* Exercise requirements *
All of the records below are to be given again word for word, with the pictures removed.
***** Working data
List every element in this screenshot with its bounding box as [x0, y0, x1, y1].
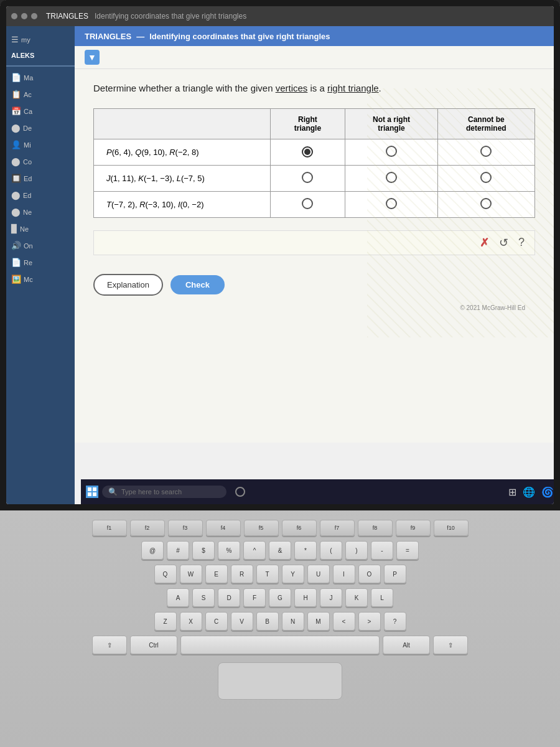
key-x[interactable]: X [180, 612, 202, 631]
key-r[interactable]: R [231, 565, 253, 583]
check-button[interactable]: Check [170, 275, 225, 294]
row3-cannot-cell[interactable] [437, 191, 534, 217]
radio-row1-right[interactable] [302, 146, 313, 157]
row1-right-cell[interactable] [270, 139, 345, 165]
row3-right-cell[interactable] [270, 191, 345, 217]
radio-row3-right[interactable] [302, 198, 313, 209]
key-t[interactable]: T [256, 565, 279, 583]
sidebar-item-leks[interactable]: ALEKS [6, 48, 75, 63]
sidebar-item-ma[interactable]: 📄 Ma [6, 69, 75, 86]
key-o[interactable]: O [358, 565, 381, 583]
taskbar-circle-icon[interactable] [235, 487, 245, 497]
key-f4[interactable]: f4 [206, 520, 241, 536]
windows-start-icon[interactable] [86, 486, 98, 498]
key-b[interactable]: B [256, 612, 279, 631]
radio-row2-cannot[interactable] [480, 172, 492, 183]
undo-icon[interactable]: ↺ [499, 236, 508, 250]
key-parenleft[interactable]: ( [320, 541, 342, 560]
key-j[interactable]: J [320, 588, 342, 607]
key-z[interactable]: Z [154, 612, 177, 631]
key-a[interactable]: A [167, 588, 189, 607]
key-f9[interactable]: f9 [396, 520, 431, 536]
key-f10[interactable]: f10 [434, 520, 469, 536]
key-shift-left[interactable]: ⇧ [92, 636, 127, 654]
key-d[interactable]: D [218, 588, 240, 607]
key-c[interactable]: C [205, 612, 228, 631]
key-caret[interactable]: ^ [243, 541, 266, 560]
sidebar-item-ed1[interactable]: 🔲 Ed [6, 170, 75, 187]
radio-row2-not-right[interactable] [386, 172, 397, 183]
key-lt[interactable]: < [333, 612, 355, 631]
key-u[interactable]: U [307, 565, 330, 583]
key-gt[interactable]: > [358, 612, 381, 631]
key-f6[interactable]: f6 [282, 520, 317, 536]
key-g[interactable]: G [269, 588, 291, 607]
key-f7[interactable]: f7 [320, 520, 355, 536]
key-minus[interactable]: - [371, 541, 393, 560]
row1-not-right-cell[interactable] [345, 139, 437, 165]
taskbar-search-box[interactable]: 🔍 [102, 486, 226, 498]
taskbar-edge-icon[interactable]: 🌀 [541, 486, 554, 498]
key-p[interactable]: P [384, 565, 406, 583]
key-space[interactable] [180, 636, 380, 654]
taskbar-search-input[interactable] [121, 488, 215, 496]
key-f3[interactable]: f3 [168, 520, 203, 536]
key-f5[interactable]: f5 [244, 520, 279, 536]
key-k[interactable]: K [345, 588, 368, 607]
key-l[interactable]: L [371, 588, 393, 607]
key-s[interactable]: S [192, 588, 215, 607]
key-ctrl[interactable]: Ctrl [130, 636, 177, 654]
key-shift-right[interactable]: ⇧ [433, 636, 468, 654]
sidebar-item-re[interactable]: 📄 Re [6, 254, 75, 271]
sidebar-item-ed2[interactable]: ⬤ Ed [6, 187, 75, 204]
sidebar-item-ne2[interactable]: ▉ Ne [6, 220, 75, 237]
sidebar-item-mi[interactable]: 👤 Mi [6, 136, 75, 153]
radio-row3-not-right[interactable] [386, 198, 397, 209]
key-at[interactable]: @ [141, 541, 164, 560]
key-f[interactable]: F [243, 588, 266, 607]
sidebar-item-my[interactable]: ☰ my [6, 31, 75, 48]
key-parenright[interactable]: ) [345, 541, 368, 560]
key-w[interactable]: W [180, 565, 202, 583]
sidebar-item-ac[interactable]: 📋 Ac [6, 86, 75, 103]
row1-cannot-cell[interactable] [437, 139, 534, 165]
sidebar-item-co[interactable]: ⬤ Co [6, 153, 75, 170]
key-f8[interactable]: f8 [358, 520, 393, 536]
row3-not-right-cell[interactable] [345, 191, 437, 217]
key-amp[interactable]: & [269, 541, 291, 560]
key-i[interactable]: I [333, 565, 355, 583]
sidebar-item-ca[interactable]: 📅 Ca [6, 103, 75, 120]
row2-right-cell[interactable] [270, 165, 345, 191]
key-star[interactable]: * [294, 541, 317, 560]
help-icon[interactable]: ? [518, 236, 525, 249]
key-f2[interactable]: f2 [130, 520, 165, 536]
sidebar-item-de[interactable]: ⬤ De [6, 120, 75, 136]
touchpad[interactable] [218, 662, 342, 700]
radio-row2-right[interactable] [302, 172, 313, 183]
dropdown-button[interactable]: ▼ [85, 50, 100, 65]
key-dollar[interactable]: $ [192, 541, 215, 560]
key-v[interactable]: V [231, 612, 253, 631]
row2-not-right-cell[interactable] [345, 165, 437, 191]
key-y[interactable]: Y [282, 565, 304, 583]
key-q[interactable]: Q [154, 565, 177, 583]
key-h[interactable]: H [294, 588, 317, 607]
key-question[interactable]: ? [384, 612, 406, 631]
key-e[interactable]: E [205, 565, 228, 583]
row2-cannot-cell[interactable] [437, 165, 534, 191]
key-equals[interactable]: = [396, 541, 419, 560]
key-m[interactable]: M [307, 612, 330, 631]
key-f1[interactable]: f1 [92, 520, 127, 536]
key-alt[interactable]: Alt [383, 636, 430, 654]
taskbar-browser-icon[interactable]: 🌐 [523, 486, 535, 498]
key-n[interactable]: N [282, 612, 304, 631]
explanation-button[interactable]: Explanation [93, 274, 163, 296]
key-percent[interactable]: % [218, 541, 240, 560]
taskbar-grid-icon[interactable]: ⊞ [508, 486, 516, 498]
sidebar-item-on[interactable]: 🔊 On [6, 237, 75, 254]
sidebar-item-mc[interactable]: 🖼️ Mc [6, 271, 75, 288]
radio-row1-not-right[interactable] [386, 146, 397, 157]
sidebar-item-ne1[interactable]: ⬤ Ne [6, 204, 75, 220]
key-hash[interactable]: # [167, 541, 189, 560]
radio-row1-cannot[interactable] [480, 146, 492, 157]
**********
* Expected answer *
List every element in this screenshot with its bounding box as [x0, y0, x1, y1].
key-x[interactable]: X [180, 612, 202, 631]
key-r[interactable]: R [231, 565, 253, 583]
check-button[interactable]: Check [170, 275, 225, 294]
row3-cannot-cell[interactable] [437, 191, 534, 217]
radio-row1-right[interactable] [302, 146, 313, 157]
row1-right-cell[interactable] [270, 139, 345, 165]
row3-right-cell[interactable] [270, 191, 345, 217]
radio-row3-right[interactable] [302, 198, 313, 209]
key-t[interactable]: T [256, 565, 279, 583]
sidebar-item-leks[interactable]: ALEKS [6, 48, 75, 63]
sidebar-item-ma[interactable]: 📄 Ma [6, 69, 75, 86]
key-o[interactable]: O [358, 565, 381, 583]
taskbar-circle-icon[interactable] [235, 487, 245, 497]
key-f4[interactable]: f4 [206, 520, 241, 536]
windows-start-icon[interactable] [86, 486, 98, 498]
key-b[interactable]: B [256, 612, 279, 631]
radio-row2-cannot[interactable] [480, 172, 492, 183]
undo-icon[interactable]: ↺ [499, 236, 508, 250]
key-parenleft[interactable]: ( [320, 541, 342, 560]
key-j[interactable]: J [320, 588, 342, 607]
key-z[interactable]: Z [154, 612, 177, 631]
key-a[interactable]: A [167, 588, 189, 607]
key-f9[interactable]: f9 [396, 520, 431, 536]
key-f10[interactable]: f10 [434, 520, 469, 536]
key-shift-left[interactable]: ⇧ [92, 636, 127, 654]
key-d[interactable]: D [218, 588, 240, 607]
key-c[interactable]: C [205, 612, 228, 631]
key-caret[interactable]: ^ [243, 541, 266, 560]
sidebar-item-ed1[interactable]: 🔲 Ed [6, 170, 75, 187]
radio-row2-not-right[interactable] [386, 172, 397, 183]
key-lt[interactable]: < [333, 612, 355, 631]
key-u[interactable]: U [307, 565, 330, 583]
key-gt[interactable]: > [358, 612, 381, 631]
key-f6[interactable]: f6 [282, 520, 317, 536]
key-g[interactable]: G [269, 588, 291, 607]
key-f7[interactable]: f7 [320, 520, 355, 536]
key-minus[interactable]: - [371, 541, 393, 560]
row1-not-right-cell[interactable] [345, 139, 437, 165]
taskbar-search-box[interactable]: 🔍 [102, 486, 226, 498]
taskbar-edge-icon[interactable]: 🌀 [541, 486, 554, 498]
key-p[interactable]: P [384, 565, 406, 583]
key-space[interactable] [180, 636, 380, 654]
taskbar-search-input[interactable] [121, 488, 215, 496]
key-f3[interactable]: f3 [168, 520, 203, 536]
key-f5[interactable]: f5 [244, 520, 279, 536]
key-k[interactable]: K [345, 588, 368, 607]
key-l[interactable]: L [371, 588, 393, 607]
key-s[interactable]: S [192, 588, 215, 607]
key-ctrl[interactable]: Ctrl [130, 636, 177, 654]
key-shift-right[interactable]: ⇧ [433, 636, 468, 654]
sidebar-item-re[interactable]: 📄 Re [6, 254, 75, 271]
sidebar-item-ed2[interactable]: ⬤ Ed [6, 187, 75, 204]
sidebar-item-ne2[interactable]: ▉ Ne [6, 220, 75, 237]
sidebar-item-mi[interactable]: 👤 Mi [6, 136, 75, 153]
radio-row3-not-right[interactable] [386, 198, 397, 209]
key-at[interactable]: @ [141, 541, 164, 560]
key-f[interactable]: F [243, 588, 266, 607]
sidebar-item-my[interactable]: ☰ my [6, 31, 75, 48]
key-parenright[interactable]: ) [345, 541, 368, 560]
key-w[interactable]: W [180, 565, 202, 583]
sidebar-item-ac[interactable]: 📋 Ac [6, 86, 75, 103]
row1-cannot-cell[interactable] [437, 139, 534, 165]
sidebar-item-co[interactable]: ⬤ Co [6, 153, 75, 170]
key-f8[interactable]: f8 [358, 520, 393, 536]
row3-not-right-cell[interactable] [345, 191, 437, 217]
key-amp[interactable]: & [269, 541, 291, 560]
key-i[interactable]: I [333, 565, 355, 583]
sidebar-item-ca[interactable]: 📅 Ca [6, 103, 75, 120]
row2-right-cell[interactable] [270, 165, 345, 191]
key-star[interactable]: * [294, 541, 317, 560]
help-icon[interactable]: ? [518, 236, 525, 249]
key-f2[interactable]: f2 [130, 520, 165, 536]
sidebar-item-de[interactable]: ⬤ De [6, 120, 75, 136]
touchpad[interactable] [218, 662, 342, 700]
radio-row2-right[interactable] [302, 172, 313, 183]
dropdown-button[interactable]: ▼ [85, 50, 100, 65]
key-dollar[interactable]: $ [192, 541, 215, 560]
key-v[interactable]: V [231, 612, 253, 631]
row2-not-right-cell[interactable] [345, 165, 437, 191]
key-y[interactable]: Y [282, 565, 304, 583]
key-q[interactable]: Q [154, 565, 177, 583]
key-h[interactable]: H [294, 588, 317, 607]
key-question[interactable]: ? [384, 612, 406, 631]
key-e[interactable]: E [205, 565, 228, 583]
row2-cannot-cell[interactable] [437, 165, 534, 191]
key-equals[interactable]: = [396, 541, 419, 560]
key-m[interactable]: M [307, 612, 330, 631]
key-f1[interactable]: f1 [92, 520, 127, 536]
key-alt[interactable]: Alt [383, 636, 430, 654]
taskbar-browser-icon[interactable]: 🌐 [523, 486, 535, 498]
key-n[interactable]: N [282, 612, 304, 631]
explanation-button[interactable]: Explanation [93, 274, 163, 296]
key-percent[interactable]: % [218, 541, 240, 560]
taskbar-grid-icon[interactable]: ⊞ [508, 486, 516, 498]
sidebar-item-on[interactable]: 🔊 On [6, 237, 75, 254]
sidebar-item-mc[interactable]: 🖼️ Mc [6, 271, 75, 288]
radio-row1-not-right[interactable] [386, 146, 397, 157]
sidebar-item-ne1[interactable]: ⬤ Ne [6, 204, 75, 220]
key-hash[interactable]: # [167, 541, 189, 560]
radio-row1-cannot[interactable] [480, 146, 492, 157]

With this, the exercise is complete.